Friday, 21 October 2011

Living wage motion success

Our Living wage motion was eventually voted through at the full council meeting earlier in the week. It was fairly heavily amended by the Labour group but I believe that their amendment strengthened the motion and furthered its aims rather than the traditional wrecking type amendment usually moved by another party.

Changing council policy is almost the easy part of the campaign though. I suspect we will have an uphill battle with the private sector in Reading. But at least things are moving now.

Feel free to support our Living wage Facebook group here.

Below is the text of the motion.

"This Council notes:

  • That one in five Reading children live in poverty;
  • The commitment to greater equality contained within Reading's Sustainable Community Strategy;
  • That the minimum wage (£6.08 per hour as of October 1, 2011) has been a step forwards but that at its current level it is a poverty wage;
  • The cross-party support which there has been for a London living wage (2011 rate is £8.30 per hour).

This Council notes that Reading Borough Council has had an anti-low pay policy for Council staff since the late 1980s and the current minimum wage under that policy is £7.64p per hour, which is 44 pence more than the amount suggested as a Living wage outside London. This Council therefore reaffirms this long-standing commitment to paying a living wage to council employees.

This Council resolves:

1. To continue to increment the Living Wage paid to Council staff in line with national pay increases.

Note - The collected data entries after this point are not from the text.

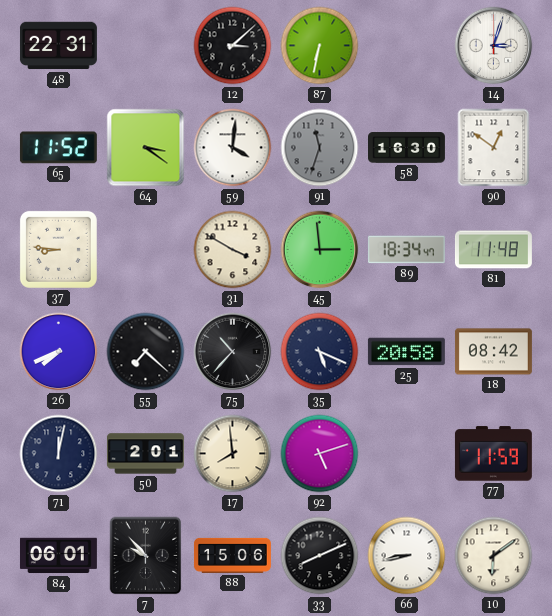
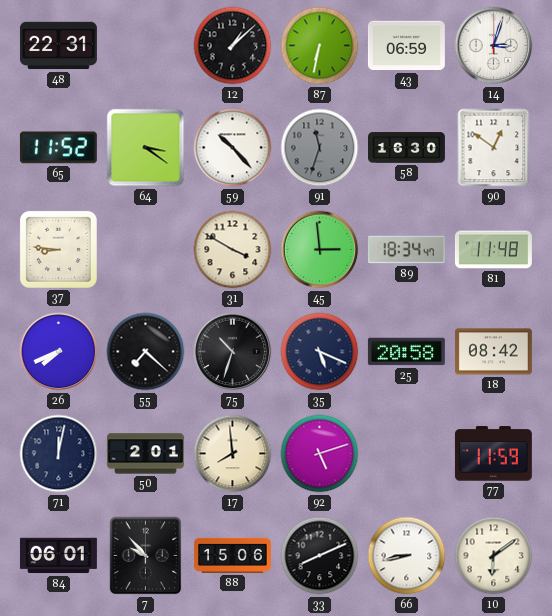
12: 3:08 -> 1:08
43: none -> 06:59
59: 4:01 -> 10:23
75: 10:37 -> 10:33
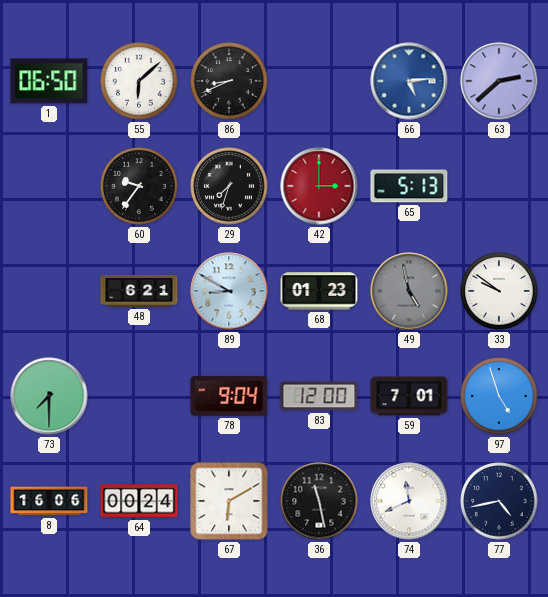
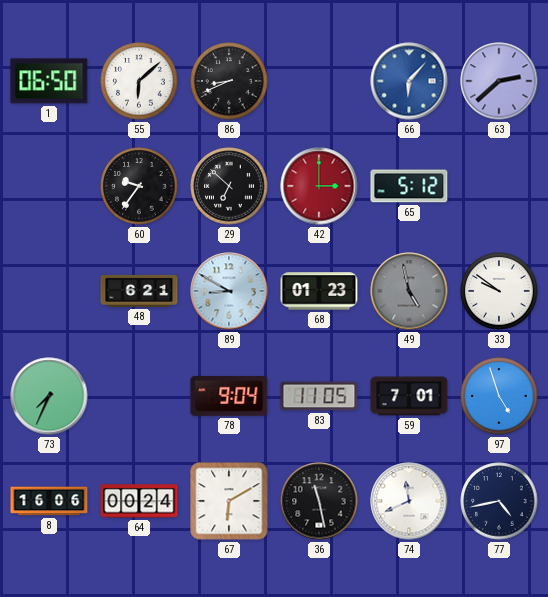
66: 5:14 -> 6:07
29: 7:33 -> 6:52
65: 5:13 -> 5:12
73: 7:30 -> 7:34
83: 12:00 -> 11:05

2. To review the extent to which the Council’s Living wage policy can be applied to currently contracted-out services or as each contract comes up for renewal.

3. To include a commitment to a Living Wage for new contracts.

4. To call upon other employers in Reading to adopt a similar anti-low pay policy for their staff.

5. To work with advice agencies, trade unions and the Health & Safety Executive to identify and pursue employers that are failing to pay the statutory minimum wage.

6. To review the ratio between the lowest and the higher paid council officers.

7. To ensure that cabinet receives reports on progress towards the above at least annually, but initially by January 2012."